Math Humor
One-line math jokes: best 2nd-best calculus trig. computers metric
Best
-There are 3 kinds of mathematicians: those who can count and those who can not count.
-Seven is odd. How do you make it even? Erase the “s”.
-97.3% of all statistics are just made up.
-Why did the geometry teacher leave early? To catch a plane.
-What is the math student’s favorite animal? The graph.
-What is the teacher’s favorite food? Math potatoes.
-What did the acorn say after it grew? “Gee-om-e-tree”.
-How many sides are there to a circle? Two: inside and outside.
-What is 5Q+5Q? 10Q, you’re welcome.
-How do you cook an average steak? Median rare.
-What did one math book say to the other? “I’ve got problems”.
-What do you call it when a leg is perpendicular to a foot? A right ankle.
-In math, fractions speak louder than words.
-The opposite of a stop sign is a cosine.
-Yesterday, I heard a joke about decimals, but I didn’t get the point.
-A mermaid’s undergarment is an algae bra.
-36 is not only a perfect square, but also the square of a perfect number.
-Why don’t people mention 288? It’s two gross.
-A parallelobiped is an animal with two parallel legs.
-What did the alien from planet Metric ask? “Take me to your liter”.
2nd-best
-What is the math teacher’s favorite part of the newspaper? The conic section.

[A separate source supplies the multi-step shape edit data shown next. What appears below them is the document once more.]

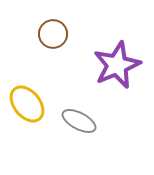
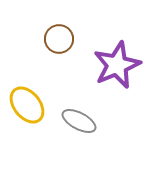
brown circle: moved 6 px right, 5 px down
yellow ellipse: moved 1 px down
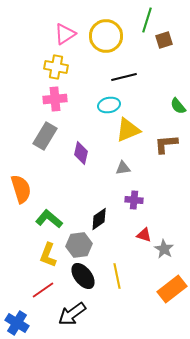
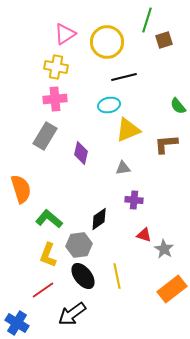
yellow circle: moved 1 px right, 6 px down
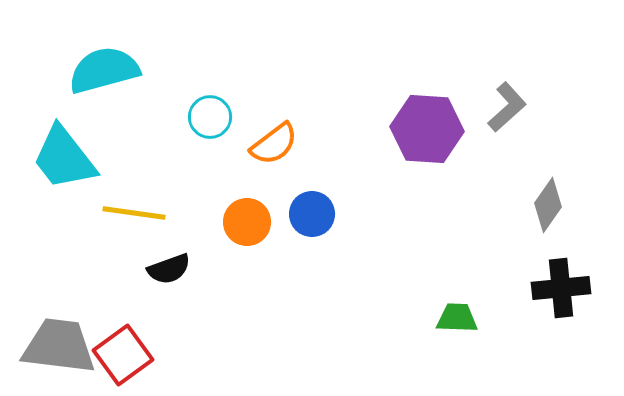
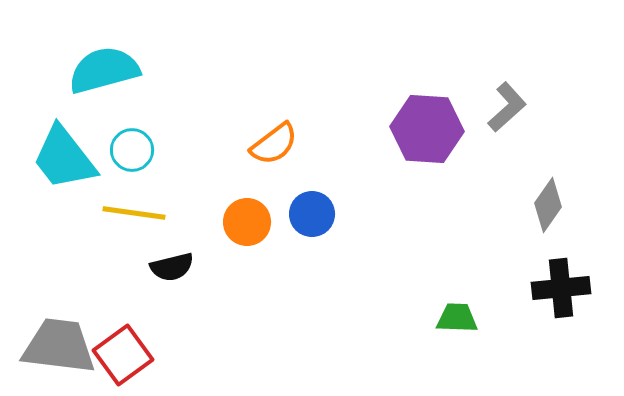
cyan circle: moved 78 px left, 33 px down
black semicircle: moved 3 px right, 2 px up; rotated 6 degrees clockwise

-The checkbook balance during a long vacation is a monotonically decreasing function.
-What did the two angles say to each other? Who knows? But they were very complimentary.
-What is 2+2 ? An engineer says “four”, an economist says “between 3 and 5”, and a lawyer says “how much do you want it to be?
-Mosquitoes love math: they add to misery, take away from fun, divide attention & multiply rapidly.
-A multiplication problem etched into a slab of stone is thought to be the first concrete example.
-The first adding machines were so successful, they began to multiply.
-Some us statistics the way a drunk uses a lamppost--for support more than illumination.
-A failing student told his Mom “Don’t worry.I’m in the top 95% of the class”
-A daughter got home at 3 am, & her father said “It’s after a quarter to 12.” “But 1/4 of 12 is 3.”
-In “ax^2+bx+c”, why is “c” the constant term? Because it’s not x-rated.
-Why is simplifying a fraction like powdering your nose? It improves the appearance without changing the value.
-The car accident looked like a rectangle (wrecked tangle).
-An erratic unemployed teenager is a dependent variable.
-A skier in a miscalculated jump is in slope-intercept form.
-Protest marchers use radical signs.
-Conic sections are the funny papers.
-A sphere is a long, pointed weapon.
-What do you get when you cross a pigeon and a zero? A flying nun.
-What do you get when you cross an ape and a mathematician? A Harry Reasoner.
-What happens to criminal geometry teachers? They’re put in a prism.
-Arithmetic teachers really know how to make the little things count.
-Algebraic symbols are used when you don’t know what you’re talking about.
-An insect that’s not feeling well is a secant.
-What happens when you lose 52 cards? Decagon.
-A parrot that should go on a diet is “Poly, no meal”.
-If a parrot sees a cat, then “Poly, he’d ron”.
-A two-headed canary is a binary.
Calculus
-If a quote by Reagan is a “Reaganism”, then a quote by Al Gore is an “Algorism”.
-What math is discussed between seabirds? Intergull calculus.
-John Ori, a math teach also is a brewer. He makes Ori gin.
-Why did the topologist fail the kitchen inspector test?
He couldn’t tell the difference between a coffee cup and a doughnut.
-Mathematicians sleeps on matrices.
-It is true that 1+1=3 for sufficiently large values of 1.
-One person who was not often healthy was “I sick” Newton.
-“cross products” & “mean values” can eventually lead to “warring fractions”.
-Professor: “This term I offer topology”. Student: “OK, topology accepted”.
-What do you call a television without a picture tube? An empty set.
Trig.
-What happened to the trigonometry teacher with amnesia? He lost his identities.
-Why did the 30-60-90 triangle marry the 45-45-90 triangle? They were right for each other.
-A “high pot in use” is a teapot of boiling water located on Mt. Everest.
-What has two legs, but won’t walk? A right triangle.
-What are the coldest numbers? Polar coordinates.
-What is the sine of an angle? It depends on what month it was born in.
Computers
-How may computers does it take to change a light bulb? None. People do that.
-When were trigonometry tables used? “B. C.”, Before Calculators.
-A person who counts on their fingers is a digital computer.
Metric
-People opposed to metrification are De feet ists.
-The mathematician was jailed because he tried to kil o meter.
-The meter stick was a stubborn ruler because he wouldn’t give an inch.
-If an inchworm goes metric then it becomes a centipede.